→ **The data**:

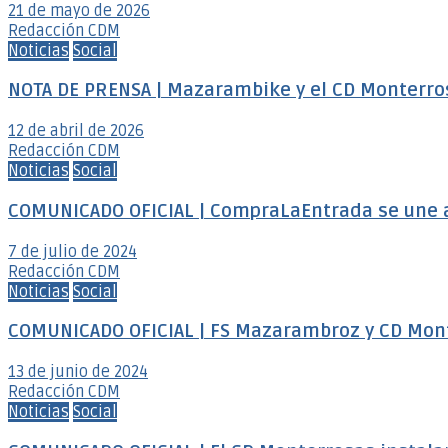
21 de mayo de 2026
Redacción CDM
Noticias
Social
NOTA DE PRENSA | Mazarambike y el CD Monterro
12 de abril de 2026
Redacción CDM
Noticias
Social
COMUNICADO OFICIAL | CompraLaEntrada se une 
7 de julio de 2024
Redacción CDM
Noticias
Social
COMUNICADO OFICIAL | FS Mazarambroz y CD Mon
13 de junio de 2024
Redacción CDM
Noticias
Social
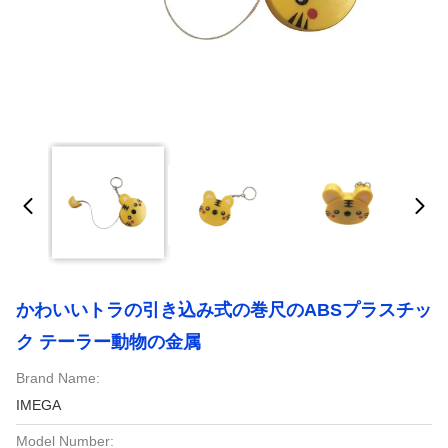
かわいいトラの引き込み式の巻尺のABSプラスチッ
ク テーラー動物の金属
Brand Name:
IMEGA
Model Number:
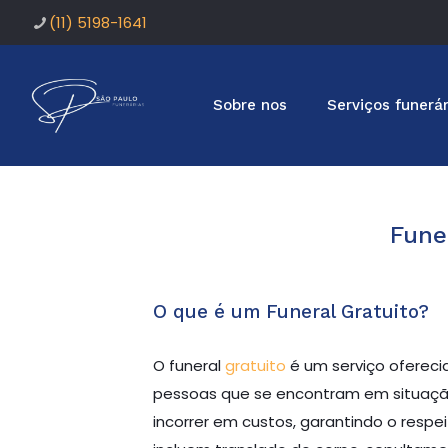
(11) 5198-1641
Sobre nos
Serviços funerár
Fune
O que é um Funeral Gratuito?
O funeral
gratuito
é um serviço oferecid
pessoas que se encontram em situação d
incorrer em custos, garantindo o respei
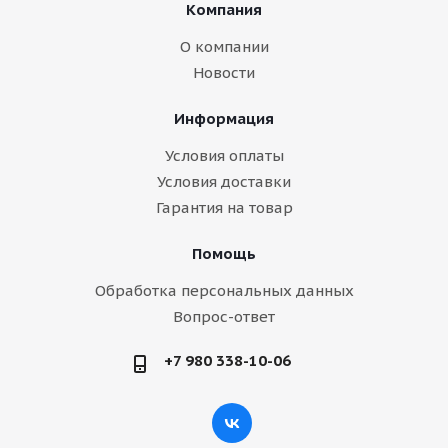
Компания
О компании
Новости
Информация
Условия оплаты
Условия доставки
Гарантия на товар
Помощь
Обработка персональных данных
Вопрос-ответ
+7 980 338-10-06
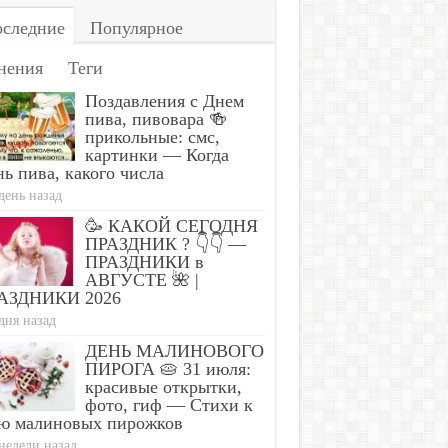
следние
Популярное
нения
Теги
Поздавления с Днем
пива, пивовара 🍻
прикольные: смс,
картинки — Когда
ь пива, какого числа
день назад
🥳 КАКОЙ СЕГОДНЯ
ПРАЗДНИК ? 👇👇 —
ПРАЗДНИКИ в
АВГУСТЕ 🌺 |
АЗДНИКИ 2026
дня назад
ДЕНЬ МАЛИНОВОГО
ПИРОГА 🥧 31 июля:
красивые открытки,
фото, гиф — Стихи к
ю малиновых пирожков
недели назад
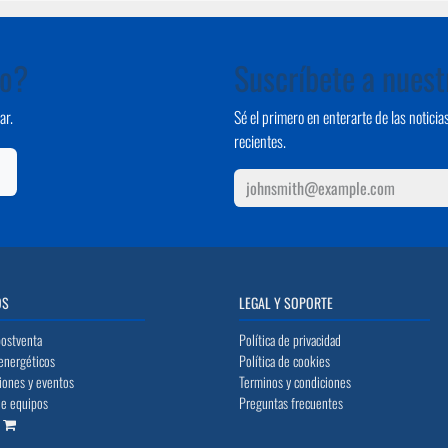
to?
Suscríbete a nuest
ar.
Sé el primero en enterarte de las notic
recientes.
OS
LEGAL Y SOPORTE
postventa
Política de privacidad
energéticos
Política de cookies
iones y eventos
Terminos y condiciones
de equipos
Preguntas frecuentes
o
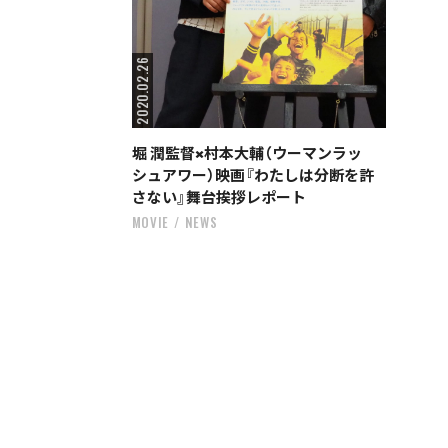
2020.02.26
堀 潤監督×村本大輔（ウーマンラッ
シュアワー）映画『わたしは分断を許
さない』舞台挨拶レポート
MOVIE
NEWS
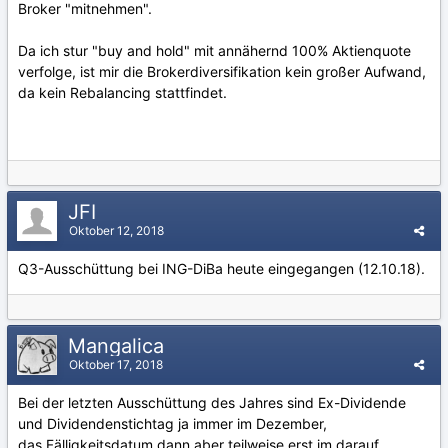
Broker "mitnehmen".
Da ich stur "buy and hold" mit annähernd 100% Aktienquote
verfolge, ist mir die Brokerdiversifikation kein großer Aufwand,
da kein Rebalancing stattfindet.
JFI
Oktober 12, 2018
Q3-Ausschüttung bei ING-DiBa heute eingegangen (12.10.18).
Mangalica
Oktober 17, 2018
Bei der letzten Ausschüttung des Jahres sind Ex-Dividende
und Dividendenstichtag ja immer im Dezember,
das Fälligkeitsdatum dann aber teilweise erst im darauf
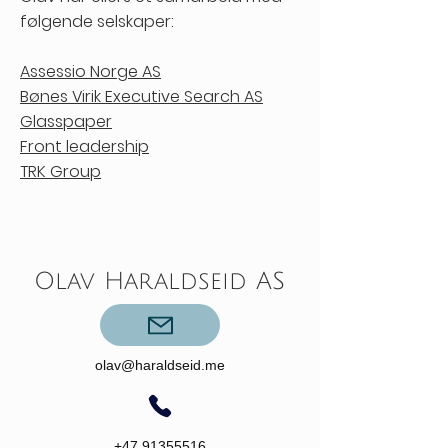
følgende selskaper:
Assessio Norge AS
Bønes Virik Executive Search AS
Glasspaper
Front leadership
TRK Group
Olav Haraldseid AS
olav@haraldseid.me
+47 91355516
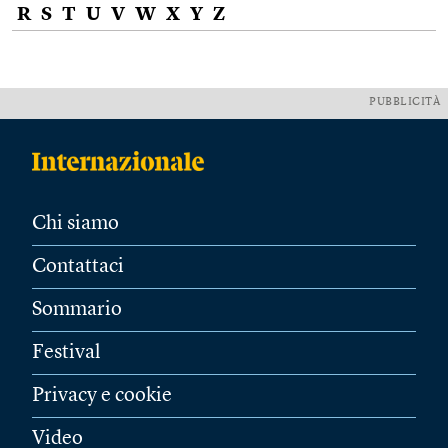
R
S
T
U
V
W
X
Y
Z
PUBBLICITÀ
Chi siamo
Contattaci
Sommario
Festival
Privacy e cookie
Video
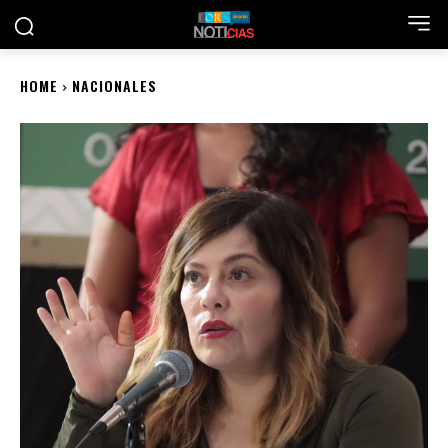
HOME
NACIONALES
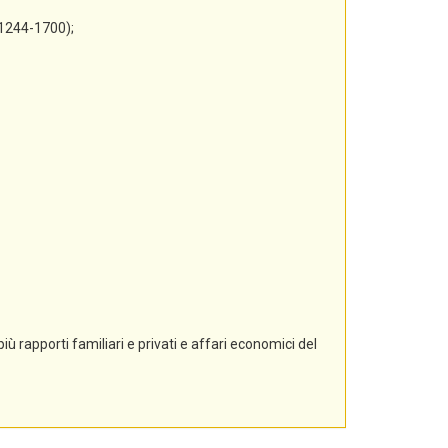
 1244-1700);
ù rapporti familiari e privati e affari economici del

→ **How to complete this task**: Lines of the material may hold the string "Ausschüttung". Copy each one that does.

→ **Output below**:
Q3-Ausschüttung bei ING-DiBa heute eingegangen (12.10.18).
Bei der letzten Ausschüttung des Jahres sind Ex-Dividende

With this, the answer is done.